Hedge Fund Performance Commentary – 2008 in Review
December 2008 Performance
December has traditionally been a positive month for hedge funds, and 2008 was no different; the Eurekahedge Hedge Fund Index returned a healthy 1%1, positive for the first time since May 2008. The month’s gains came despite a continued decline in the global economic outlook in December and negative repercussions from the Madoff scandal. The latter meant that redemption pressures continued to be an issue despite improved performance and the fact that more funds locked-in their investors during the month.
In terms of strategy allocations, directional macro (1.7%) and CTA/managed futures (1.4%), and to a lesser extent, equity long/short and multi-strategy (up 1% each) funds finished the month strongly higher, with trend-following proving to be the main driver of the month’s gains. Returns from directional equity plays (1.1%) were reflective of underlying equity prices, which remained volatile but ended the month in positive territory.
2008 Performance Review
2008 was a particularly rough year for most hedge funds, and stands out as the only negative year in the last nine (as measured by the Eurekahedge Hedge Fund Index). In many respects, the historic and unprecedented market events that transpired between the months of September and November 2008 were quite beyond the control of most fund managers. It is telling that the bulk of the year’s hedge fund losses (-12.3%) came about in those three crucial months (-10.7%).
In terms of strategies, the star performers were CTA/managed futures and, to a lesser extent, directional macro. This is evident from the comparison of absolute and risk-adjusted returns across strategies in the chart below.
Absolute and Risk-adjusted Returns – 2007 vs 2008 (Strategies)

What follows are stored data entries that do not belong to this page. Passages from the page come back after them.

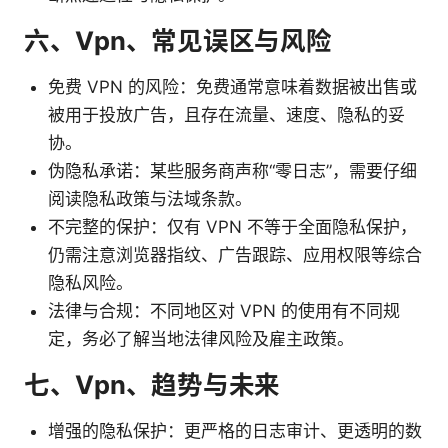
六、Vpn、常见误区与风险
免费 VPN 的风险：免费通常意味着数据被出售或
被用于投放广告，且存在流量、速度、隐私的妥
协。
伪隐私承诺：某些服务商声称“零日志”，需要仔细
阅读隐私政策与法域条款。
不完整的保护：仅有 VPN 不等于全面隐私保护，
仍需注意浏览器指纹、广告跟踪、应用权限等综合
隐私风险。
法律与合规：不同地区对 VPN 的使用有不同规
定，务必了解当地法律风险及雇主政策。
七、Vpn、趋势与未来
增强的隐私保护：更严格的日志审计、更透明的数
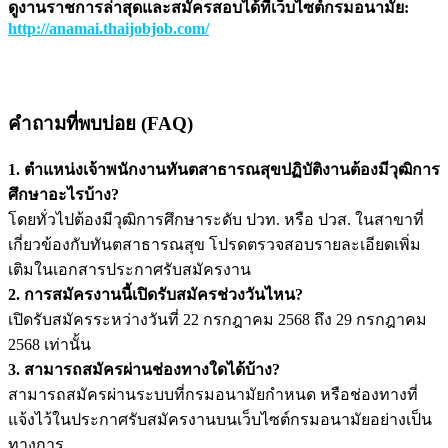
ดูงานราชการล่าสุดและสมัครสอบได้ที่เว็บไซต์กรมอนามัย:
http://anamai.thaijobjob.com/
คำถามที่พบบ่อย (FAQ)
1. ตำแหน่งเจ้าพนักงานทันตสาธารณสุขปฏิบัติงานต้องมีวุฒิการ
ศึกษาอะไรบ้าง?
โดยทั่วไปต้องมีวุฒิการศึกษาระดับ ปวท. หรือ ปวส. ในสาขาที่
เกี่ยวข้องกับทันตสาธารณสุข โปรดตรวจสอบรายละเอียดเพิ่ม
เติมในเอกสารประกาศรับสมัครงาน
2. การสมัครงานนี้เปิดรับสมัครช่วงวันไหน?
เปิดรับสมัครระหว่างวันที่ 22 กรกฎาคม 2568 ถึง 29 กรกฎาคม
2568 เท่านั้น
3. สามารถสมัครผ่านช่องทางใดได้บ้าง?
สามารถสมัครผ่านระบบที่กรมอนามัยกำหนด หรือช่องทางที่
แจ้งไว้ในประกาศรับสมัครงานบนเว็บไซต์กรมอนามัยอย่างเป็น
ทางการ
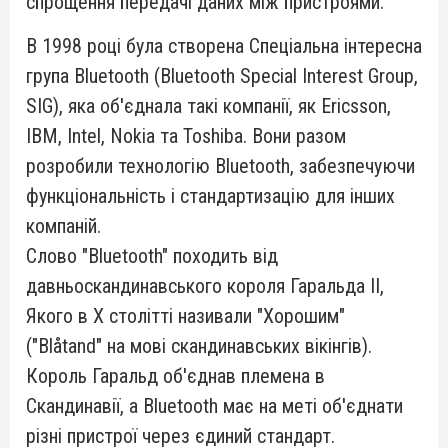
спрощення передачі даних між пристроями.
В 1998 році була створена Спеціальна інтересна
група Bluetooth (Bluetooth Special Interest Group,
SIG), яка об'єднала такі компанії, як Ericsson,
IBM, Intel, Nokia та Toshiba. Вони разом
розробили технологію Bluetooth, забезпечуючи
функціональність і стандартизацію для інших
компаній.
Слово "Bluetooth" походить від
давньоскандинавського короля Гаральда II,
Якого в Х столітті називали "Хорошим"
("Blåtand" на мові скандинавських вікінгів).
Король Гаральд об'єднав племена в
Скандинавії, а Bluetooth має на меті об'єднати
різні пристрої через єдиний стандарт.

In fact, CTA was the only strategy that saw an improvement in the quality of returns over the previous year in 2008. Funds returned upwards of 17% for 2008, with returns not deviating much from their 2007 levels on a monthly basis. Year-on-year, the Sharpe ratio for CTA funds went up from 1.38 to 1.45. Directional plays were largely profitable on the year, with clear trends in commodity (rising till mid-July, falling since) and currency prices (strengthening US dollar and yen; weakening euro), while heightened market volatility supported the long volatility bias in funds’ options portfolios. Macro strategies were less successful, but still positive on the year (1.8%), and were also the least negative on a risk-adjusted basis (Sharpe ratio of -0.47 for 2008).

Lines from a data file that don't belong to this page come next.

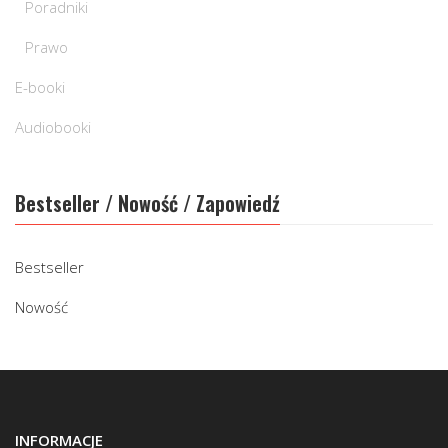
Poradniki
Prawo
E-booki
Audiobooki
Bestseller / Nowość / Zapowiedź
Bestseller
Nowość
INFORMACJE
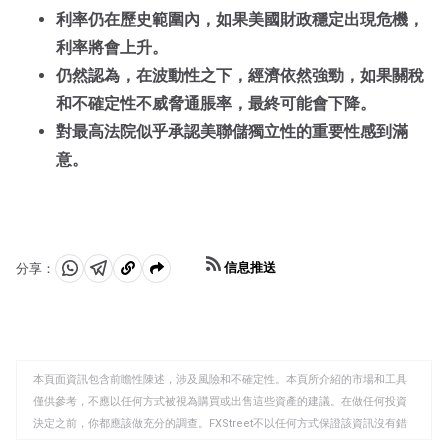
利率仍在歷史範圍內，如果美國財政穩定出現危機，
利率將會上升。
仍然認為，在波動性之下，經濟依然強勁，如果關稅
和不確定性不威脅通脹率，最終可能會下降。
對最高法院似乎承認美聯儲獨立性的重要性感到滿
意。
信息推送
分享：
分
分
複
享
享
製
至
至
到
WhatsApp
Telegram
剪
本頁面資訊包含前瞻性陳述，涉及風險和不確定性。本頁所介紹的市場和工具
貼
僅供參考，不應以任何方式被視為購買或出售這些資產的建議。在做任何投資
板
決定之前，你都應該做充分的調查。FXStreet不以任何方式保證該資訊沒有錯
誤、錯誤或重大錯報。它也不保證這些資料是及時的。在公開市場投資涉及很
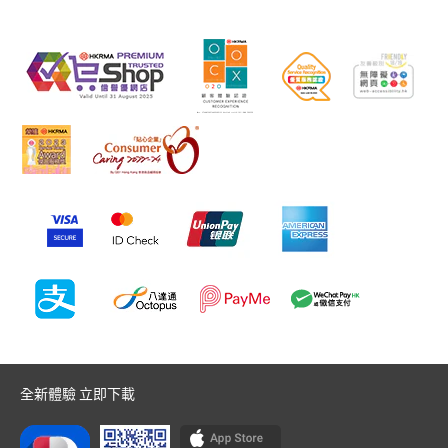
全新體驗 立即下載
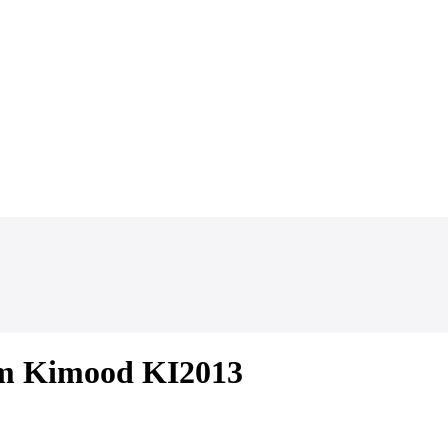
jem Kimood KI2013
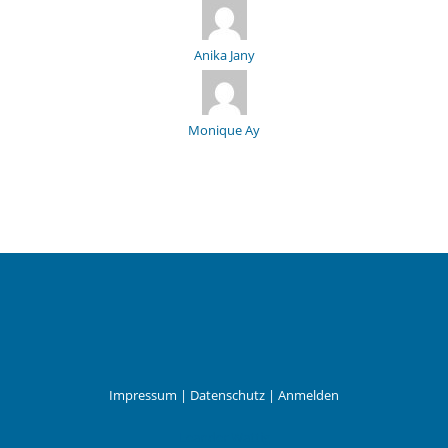
Anika Jany
Monique Ay
Impressum
|
Datenschutz
|
Anmelden
Leander Wattig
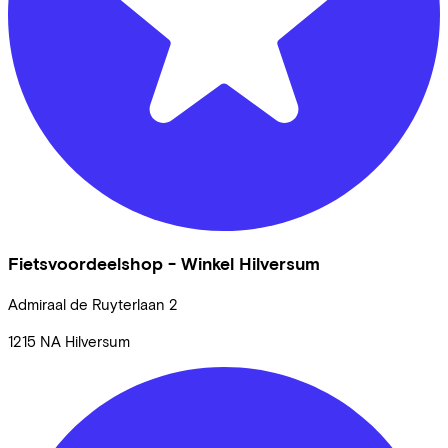
Fietsvoordeelshop - Winkel Hilversum
Admiraal de Ruyterlaan
2
1215 NA
Hilversum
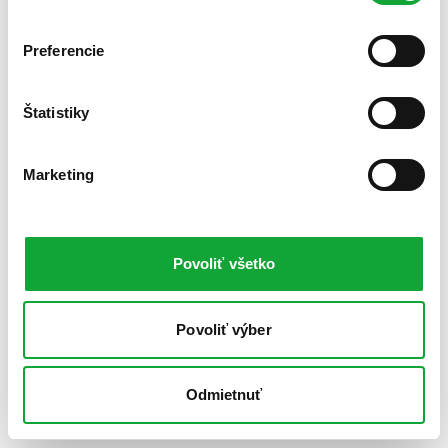
Preferencie
Štatistiky
Marketing
Povoliť všetko
Povoliť výber
Odmietnuť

Returns across the remaining strategies were more or less uniformly negative with similar risk profiles, as most asset classes could not escape the downturn in the global economy. This was especially true of distressed debt, event-driven and equity long/short funds, as volumes and liquidity dried up in the equity, credit and high-yield markets.
Outlook for 2009
Our outlook for hedge fund performance in 2009 remains cautiously optimistic, as attractive valuations in the equity and credit markets are countered by negative economic data all round and an uncertain investment climate. On the upside, most managers are positioned for an environment of heightened risk aversion and volatility; leverage levels are down and cash levels are up across the board, while an increasing number of funds have restricted or locked down on redemptions, created sidepockets etc in an effort to avoid liquidity constraints and closing positions at a loss.
With fund closures on the rise, new launches on the decline, industry size back at end-2006 levels, and due diligence more important than ever, consolidation is certainly under way within the industry. But we believe the worst is over in terms of investor redemptions and fund liquidations.